Additionally, an experiment should be conducted to determine whether and by how much the error between prediction and ground truth on the test set is reduced when the screening module is applied versus not applied. In this way, the effectiveness of the screening module can be demonstrated. The same holds for the upsampling of small images (it is not sufficient to visualize the results of one sample, as shown in Fig. 13).
Major Concern 2: Generalizability
The pipeline has to be tested on out-of-sample data (i.e., glaciers not present in the training dataset) and data outside of Greenland to show generalizability to the global scope.
- Line 451 „Owing to the transferability of deep learning, the entire pipeline has the potential to be applied to many other outlet glaciers around the world“
- Line 135 „converting the TermPicks terminus data into a training dataset suitable for deep learning highly generalizes the network“
These claims have to be proven on such a test set. As most manually annotated traces available from related work are part of TermPicks and hence, have been used for training, another test set has to be used. For testing on SAR imagery, the dataset provided by Gourmelon et al. could, for example, be used, as it is not incorporated in TermPicks (except Jacobshaven, which probably has overlaps with TermPicks). However, test data for optical imagery might have to be created manually (e.g., from Antarctica or the Russian Arctic). At least, I am unaware of a dataset based on optical imagery that is not incorporated in TermPicks.
Major Concern 3: Comparability
It is not possible to compare the calculated uncertainties of this manuscript to the errors calculated in related works, as done in, e.g., line 304 or line 379. Two totally different metrics are compared here, and studies have been conducted on different datasets. For a valid comparison, the exact same network/pipeline needs to be tested on different datasets, or different networks/pipelines have to be trained, optimized, and tested on the exact same data (a so-called benchmark dataset). Altering both the dataset and the network/pipeline introduces too many changes, and a changed performance could result from either the different dataset (for example, the test set might be easier, and therefore, the performance of an otherwise worse performing network would be better on this test set) or the different network/pipeline.
Concludingly, the claimed improvements 1 and 2 (line 377 „1 increasing the generalization level of the deep learning network to enable more and better quality terminus predictions; 2 deploying size normalization to improve the accuracy of terminus delineation for small glaciers“) are not proven.
One way to show the superior terminus prediction performance on SAR imagery could be the use of the benchmark dataset recently proposed by Gourmelon et al. (2022) (i.e., retraining the pipeline on the train set and evaluating it on the test set using the stated metrics). To the best of our knowledge, there is no equivalent benchmark dataset for optical imagery.
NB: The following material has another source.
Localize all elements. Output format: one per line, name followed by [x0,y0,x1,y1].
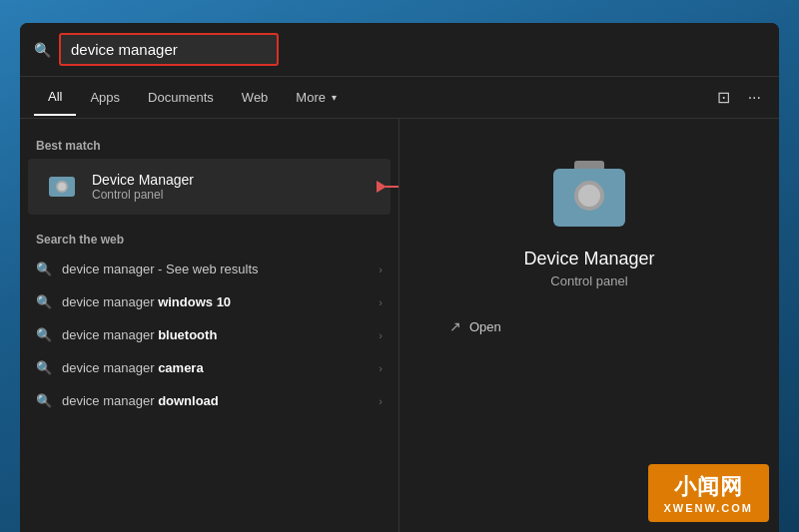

Major Concern 4: Reproducibility
Please make your complete assembled training data (including the satellite imagery) publicly available, as only in this way the reproducibility of the results is guaranteed. Moreover, please also provide the manually created reference polygons for each glacier.
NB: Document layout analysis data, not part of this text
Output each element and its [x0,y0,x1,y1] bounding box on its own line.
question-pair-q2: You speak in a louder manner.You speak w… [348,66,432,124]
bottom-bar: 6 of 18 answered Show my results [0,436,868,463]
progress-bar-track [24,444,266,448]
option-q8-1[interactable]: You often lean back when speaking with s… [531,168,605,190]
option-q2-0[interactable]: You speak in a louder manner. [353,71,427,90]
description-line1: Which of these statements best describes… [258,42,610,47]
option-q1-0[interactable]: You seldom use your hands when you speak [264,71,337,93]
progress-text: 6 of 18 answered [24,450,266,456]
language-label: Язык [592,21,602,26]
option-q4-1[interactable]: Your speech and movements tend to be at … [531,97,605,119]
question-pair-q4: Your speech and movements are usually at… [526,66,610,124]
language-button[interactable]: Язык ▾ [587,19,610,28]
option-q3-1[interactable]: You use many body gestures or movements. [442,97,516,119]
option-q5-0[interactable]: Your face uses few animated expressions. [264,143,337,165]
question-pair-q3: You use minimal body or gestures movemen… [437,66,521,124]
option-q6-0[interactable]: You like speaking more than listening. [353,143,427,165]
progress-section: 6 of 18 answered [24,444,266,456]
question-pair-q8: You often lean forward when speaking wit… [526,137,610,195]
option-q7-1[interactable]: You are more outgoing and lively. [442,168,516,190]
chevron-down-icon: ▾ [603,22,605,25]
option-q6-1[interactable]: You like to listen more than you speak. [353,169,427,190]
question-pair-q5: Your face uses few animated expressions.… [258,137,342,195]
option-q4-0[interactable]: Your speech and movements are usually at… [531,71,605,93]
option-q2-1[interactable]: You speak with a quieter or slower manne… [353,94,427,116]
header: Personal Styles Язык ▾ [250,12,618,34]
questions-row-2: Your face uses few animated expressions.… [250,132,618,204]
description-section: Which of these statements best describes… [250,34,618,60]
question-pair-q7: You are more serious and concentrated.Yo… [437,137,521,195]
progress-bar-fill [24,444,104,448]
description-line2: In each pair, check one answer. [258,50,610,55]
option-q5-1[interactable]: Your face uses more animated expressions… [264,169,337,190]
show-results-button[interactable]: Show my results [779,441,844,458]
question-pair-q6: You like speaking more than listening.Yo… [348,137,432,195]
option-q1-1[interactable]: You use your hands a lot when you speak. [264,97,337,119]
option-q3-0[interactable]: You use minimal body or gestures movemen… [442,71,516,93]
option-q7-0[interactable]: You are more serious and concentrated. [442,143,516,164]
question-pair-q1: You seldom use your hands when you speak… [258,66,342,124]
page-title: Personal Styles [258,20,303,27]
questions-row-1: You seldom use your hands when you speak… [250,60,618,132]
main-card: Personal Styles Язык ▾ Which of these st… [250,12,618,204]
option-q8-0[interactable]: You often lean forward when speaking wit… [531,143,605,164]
Major Concern 5: Structure of the manuscript
The structure of the manuscript has to be improved upon. There is a mix-up between the training and inference of the pipeline, and some information is given twice at different positions in the manuscript. It is hard to tell when the authors write about the newly derived dataset in contrast to the dataset derived from TermPicks for training the network, e.g., in line 295 („We find an average success rate of 64%“), it is unclear on which dataset the success rate was calculated. I would suggest splitting the manuscript into two main parts as follows, but there could also be another better split-up:
- Training Pipeline: manual delineated dataset creation (TermPicks + additional manual annotations), neural network (architecture), network training (train-validation-test split, learning rate, number of trained epochs, etc.), screening module, error calculation, uncertainty estimation
- Inference Pipeline: new data acquisition + pre-processing, uncertainty estimation on this newly derived dataset, ice/ocean mask updates
Moreover, paragraph line 188 to 195 should be moved to limitations.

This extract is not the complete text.